I have a document type "foo" with an array of nested documents called "properties". I want to find any "foo"s that have duplicate entries in the "properties" array.
e.g. given two "foos":
"foo1": { "properties", [ { "display": "prop1"}, {"display": "prop2"} ]
and
"foo2": { "properties", [ { "display": "prop1"}, {"display": "prop1"} ]
I'm trying to construct a search that returns "foo2" but not "foo1" (foo2 has two properties with a display field of "prop1").
I know how to get counts of all values across all documents. But I can't figure out how to create a buckets array per top level document.

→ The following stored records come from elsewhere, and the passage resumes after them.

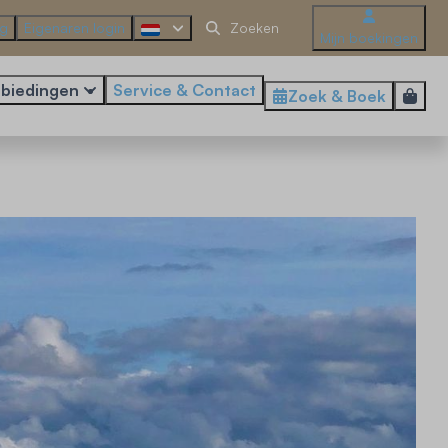
ng
Eigenaren login
Mijn boekingen
biedingen
Service & Contact
Zoek & Boek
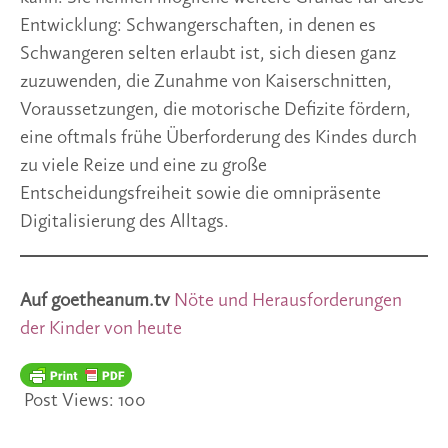
Entwicklung: Schwangerschaften, in denen es
Schwangeren selten erlaubt ist, sich diesen ganz
zuzuwenden, die Zunahme von Kaiserschnitten,
Voraussetzungen, die motorische Defizite fördern,
eine oftmals frühe Überforderung des Kindes durch
zu viele Reize und eine zu große
Entscheidungsfreiheit sowie die omnipräsente
Digitalisierung des Alltags.
Auf goetheanum.tv
Nöte und Herausforderungen
der Kinder von heute
Post Views:
100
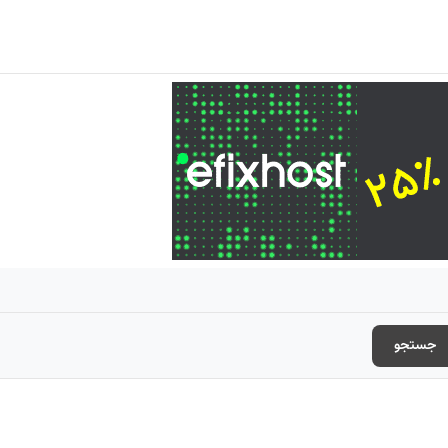
جستجو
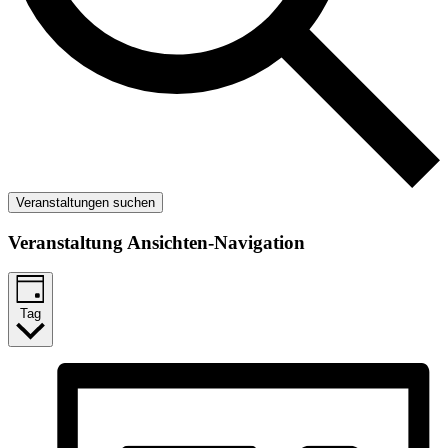
Veranstaltungen suchen
Veranstaltung Ansichten-Navigation
Tag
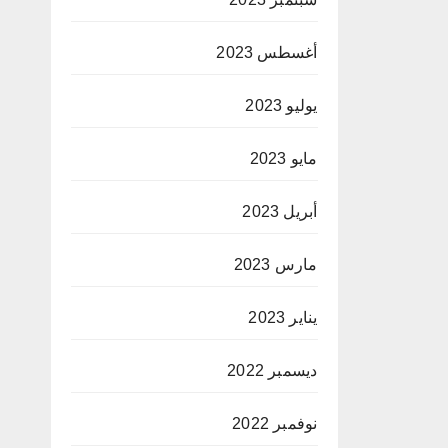
أغسطس 2023
يوليو 2023
مايو 2023
أبريل 2023
مارس 2023
يناير 2023
ديسمبر 2022
نوفمبر 2022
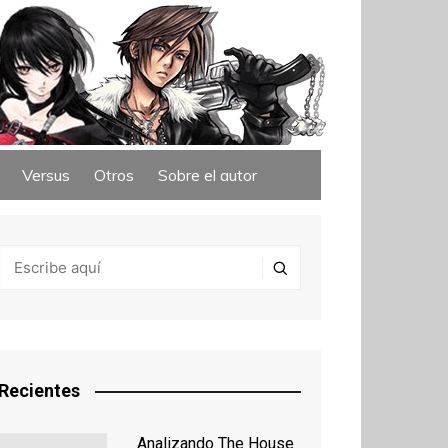
Versus
Otros
Sobre el autor
Recientes
Analizando The House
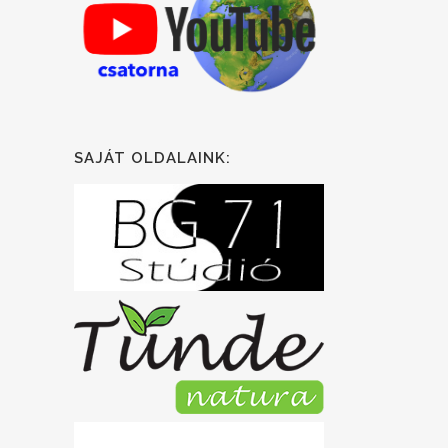
SAJÁT OLDALAINK:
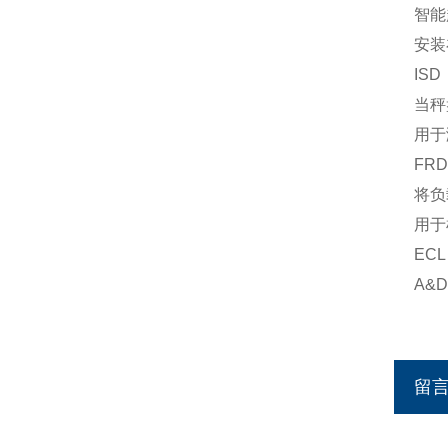
智能
安装
IS
当秤
用于
FR
将负
用于
EC
A&
留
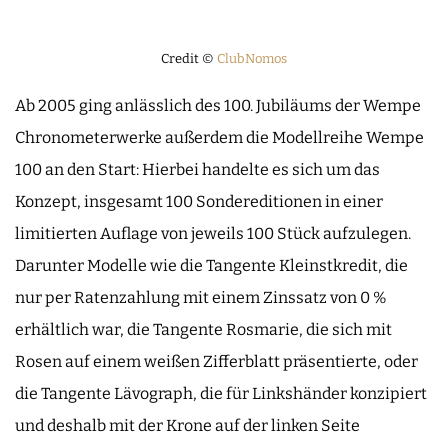
Credit ©
ClubNomos
Ab 2005 ging anlässlich des 100. Jubiläums der Wempe
Chronometerwerke außerdem die Modellreihe Wempe
100 an den Start: Hierbei handelte es sich um das
Konzept, insgesamt 100 Sondereditionen in einer
limitierten Auflage von jeweils 100 Stück aufzulegen.
Darunter Modelle wie die Tangente Kleinstkredit, die
nur per Ratenzahlung mit einem Zinssatz von 0 %
erhältlich war, die Tangente Rosmarie, die sich mit
Rosen auf einem weißen Zifferblatt präsentierte, oder
die Tangente Lävograph, die für Linkshänder konzipiert
und deshalb mit der Krone auf der linken Seite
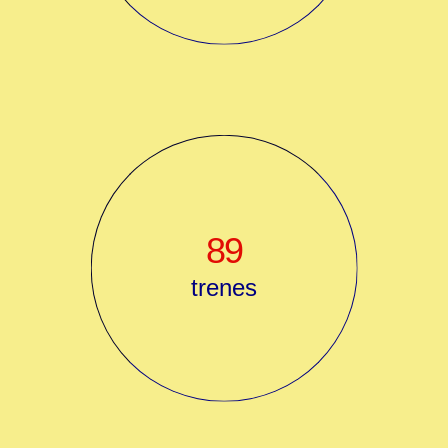
89
trenes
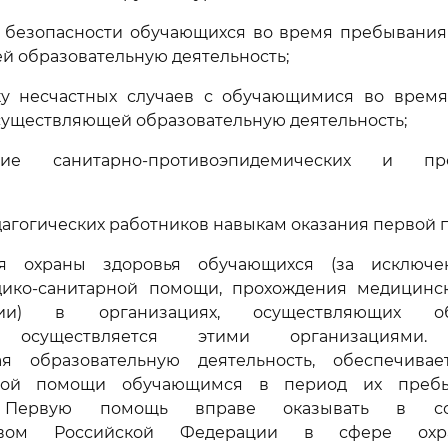
е безопасности обучающихся во время пребывания 
 образовательную деятельность;
ку несчастных случаев с обучающимися во врем
существляющей образовательную деятельность;
ие санитарно-противоэпидемических и про
едагогических работников навыкам оказания первой
ия охраны здоровья обучающихся (за исключе
ико-санитарной помощи, прохождения медицинс
ации) в организациях, осуществляющих обр
ь, осуществляется этими организациями. 
я образовательную деятельность, обеспечива
вой помощи обучающимся в период их преб
. Первую помощь вправе оказывать в со
ьством Российской Федерации в сфере охр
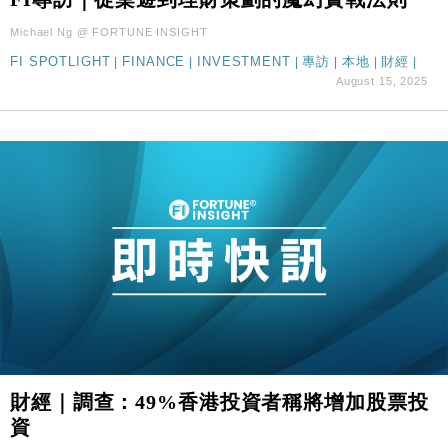
財經｜SA售股自救後再出手 斥4億美元押注未上市公
15:59
Michael Ng @ FORTUNE INSIGHT
司
FI SPOTLIGHT
|
FINANCE
|
INVESTMENT
|
專訪
|
本地
|
財經
|
August 15, 2025
財經｜調查：49%香港投資者稱將增加股票投
資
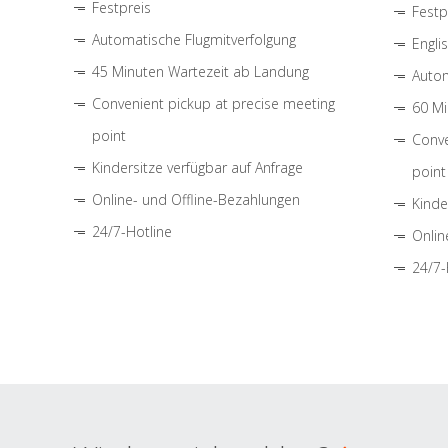
Festpreis
Festp
Automatische Flugmitverfolgung
Engli
45 Minuten Wartezeit ab Landung
Autom
Convenient pickup at precise meeting
60 Mi
point
Conve
Kindersitze verfügbar auf Anfrage
point
Online- und Offline-Bezahlungen
Kinde
24/7-Hotline
Onlin
24/7-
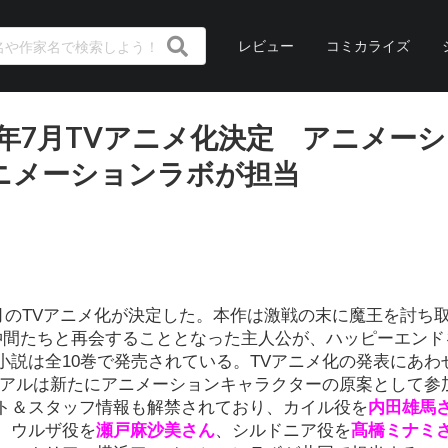
レビュー
コミカライズ
3年7月TVアニメ化決定 アニメー
ニメーションラボが担当
年7月のTVアニメ化が決定した。本作は激戦の末に魔王を討ち
仲間たちと再会することとなった主人公が、ハッピーエンド
説は全10巻で発売されている。TVアニメ化の発表にあわ
ュアルは新たにアニメーションキャラクターの原案として参
ト＆スタッフ情報も解禁されており、カイル役を
内田雄馬
、ウルザ役を
瀬戸麻沙美さん
、シルドニア役を
髙橋ミナミ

i.e. when I issue this query
GET /7/_search
{
    "size": 0,
    "query": {
        "match_all": {}
    },
    "aggs": {
        "prop_counts": {
            "nested" : {
                "path": "properties"            
            },
            "aggs": {
                "inner_prop_counts": {
                    "terms": {
                        "field": "properties.display",
                    "size": 1000
                    
                    }
                }
            }            
        }    
    }
}
I get results across all the top level documents:
{
   "took": 24,
   "timed_out": false,
   "_shards": {
      "total": 5,
      "successful": 5,
      "failed": 0
   },
   "hits": {
      "total": 764,
      "max_score": 0,
      "hits": []
   },
   "aggregations": {
      "prop_counts": {
         "doc_count": 35754,
         "inner_prop_counts": {
            "doc_count_error_upper_bound": 0,
            "sum_other_doc_count": 0,
            "buckets": [
               {
                  "key": "name",
                  "doc_count": 3788
               },
               {
                  "key": "type",
                  "doc_count": 3192
               },
               {
                  "key": "family",
                  "doc_count": 2228
               },
               {
                  "key": "offset",
                  "doc_count": 2202
               },
              ....
How can I get a set of results that is limited to each top level document? And then how do I filter that result to just give back results where doc_count > 2?
Any help greatly appreciated.
Thanks,
John H